Care home 2

Tomorrow I’m going to X for a cataract op on the second eye and there for a couple of nights. After that I hope to drive better but doubt I shall dare take on the motorway. Impossible to enjoy Y [care home] but it’s a huge relief to have Z [partner] reasonably well looked after by exceptionally nice overworked carers… Sorry such a dull letter but life here is fairly limited!

The VIP went to our old people’s home. No one seemed to recognise him, so he approached one of the more alert-looking old dears sitting around the walls. ‘Do you know who I am?’ he asked. ‘No, dear,’ replied the resident, ‘but don’t worry. Just ask at the desk: they’ll tell you.’

The Mayor’s visit

X has Alzheimer’s and, thankfully, is blissfully unaware of his wife’s death. He’s as happy as Larry in the nursing home, and isn’t, thank goodness, at all difficult to look after. He loves having visitors, especially when they bring him sweets and biscuits!

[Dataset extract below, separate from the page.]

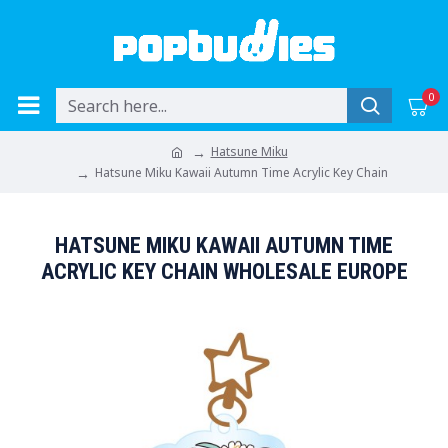
0
Hatsune Miku
Hatsune Miku Kawaii Autumn Time Acrylic Key Chain
HATSUNE MIKU KAWAII AUTUMN TIME
ACRYLIC KEY CHAIN WHOLESALE EUROPE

Life in this place becomes more and more of a horror story – about 90% of the inmates senile and the rest have given up interest in much other than their health and the food. Lucky old X jumped ship in good time to avoid all this… Awful as old age is I can escape into books, libraries and pubs – so far!

His memory is alas extremely short-term but it helps in that he no longer remembers long enough to worry.

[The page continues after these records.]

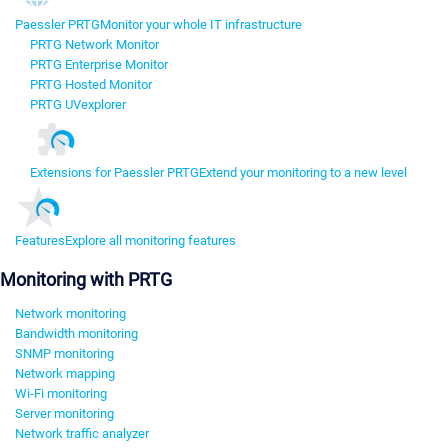
Paessler PRTG
Monitor your whole IT infrastructure
PRTG Network Monitor
PRTG Enterprise Monitor
PRTG Hosted Monitor
PRTG UVexplorer
Extensions for Paessler PRTG
Extend your monitoring to a new level
Features
Explore all monitoring features
Monitoring with PRTG
Network monitoring
Bandwidth monitoring
SNMP monitoring
Network mapping
Wi-Fi monitoring
Server monitoring
Network traffic analyzer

I hate the story about your aunt – old age is terrible. Our turn is coming and I’m dreading it.

Herewith new address – a sort of old people’s home with extra nursing care. Rather a drear thing but the lesser of two evils as it’s becoming increasingly difficult to cope with X’s problems here. We are there on a month’s trial so may well get chucked out as X is not good at cooperating with nurses.

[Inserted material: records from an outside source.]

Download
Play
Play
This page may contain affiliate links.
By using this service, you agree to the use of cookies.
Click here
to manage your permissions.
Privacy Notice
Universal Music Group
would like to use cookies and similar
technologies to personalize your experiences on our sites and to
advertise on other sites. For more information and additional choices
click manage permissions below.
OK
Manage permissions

Oh dear – Xmas – what a bore – I can imagine paper hats at the home. My bed-sit in the home is 12×12 so you can imagine I can’t take much other than a bed and 2 chairs!

I am around elderly people a lot and although most of them are interesting and wonderful I sometimes find myself thinking about old age. I have had some absolutely hysterical lunches with X, when I have visited her at the [care home]. It really makes you think when you see how people are treated in these homes and the amount they cost is horrendous.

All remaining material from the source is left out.